#### Aim of the task
Would you copy each line of the data below that has "ShareCode"?
Available data Block Start
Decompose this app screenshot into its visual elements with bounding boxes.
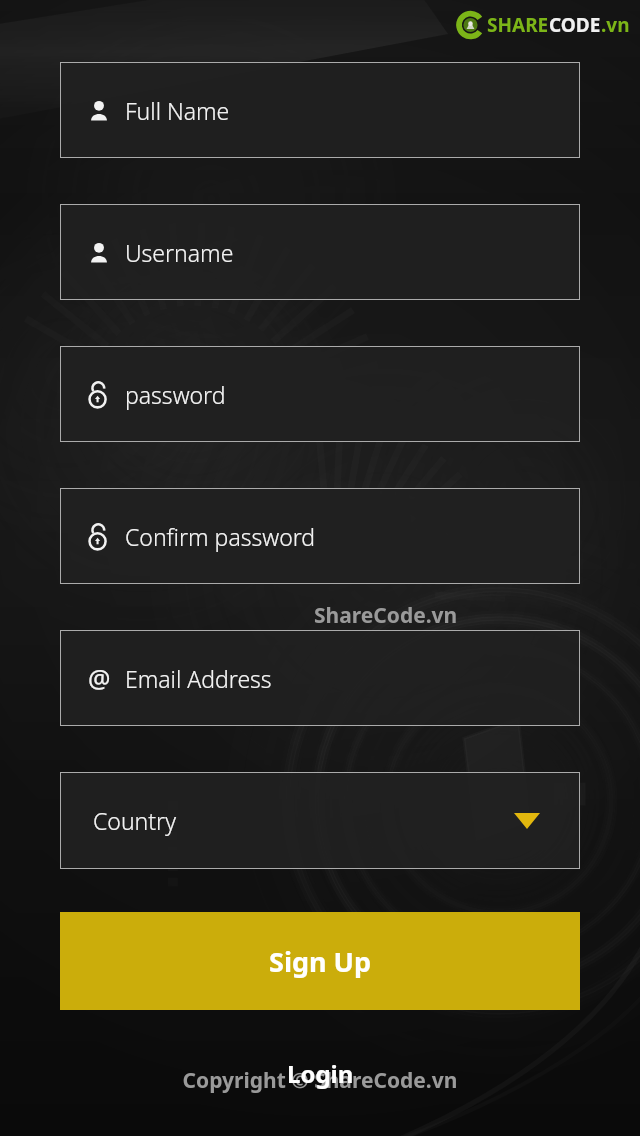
staticText: @ bbox=[88, 661, 111, 695]
staticText: Full Name bbox=[125, 95, 230, 126]
button[interactable]: Login bbox=[277, 1053, 364, 1094]
staticText: ShareCode.vn bbox=[314, 601, 458, 630]
button[interactable]: Full Name bbox=[60, 62, 580, 158]
button[interactable]: Confirm password bbox=[60, 488, 580, 584]
staticText: password bbox=[125, 379, 226, 410]
staticText: Login bbox=[287, 1057, 354, 1090]
button[interactable]: Username bbox=[60, 204, 580, 300]
staticText: Confirm password bbox=[125, 521, 316, 552]
staticText: Country bbox=[93, 805, 176, 836]
staticText: Email Address bbox=[125, 663, 272, 694]
button[interactable]: Country bbox=[60, 772, 580, 869]
staticText: Sign Up bbox=[269, 943, 372, 980]
staticText: Copyright © ShareCode.vn bbox=[0, 1066, 640, 1095]
staticText: .vn bbox=[601, 12, 630, 38]
staticText: Username bbox=[125, 237, 234, 268]
button[interactable]: Sign Up bbox=[60, 912, 580, 1010]
button[interactable]: @ bbox=[60, 630, 580, 726]
staticText: CODE bbox=[549, 12, 601, 38]
button[interactable]: password bbox=[60, 346, 580, 442]
staticText: SHARE bbox=[487, 12, 549, 38]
Available data Block End
#### Answer to this exercise
staticText: ShareCode.vn bbox=[314, 601, 458, 630]
staticText: Copyright © ShareCode.vn bbox=[0, 1066, 640, 1095]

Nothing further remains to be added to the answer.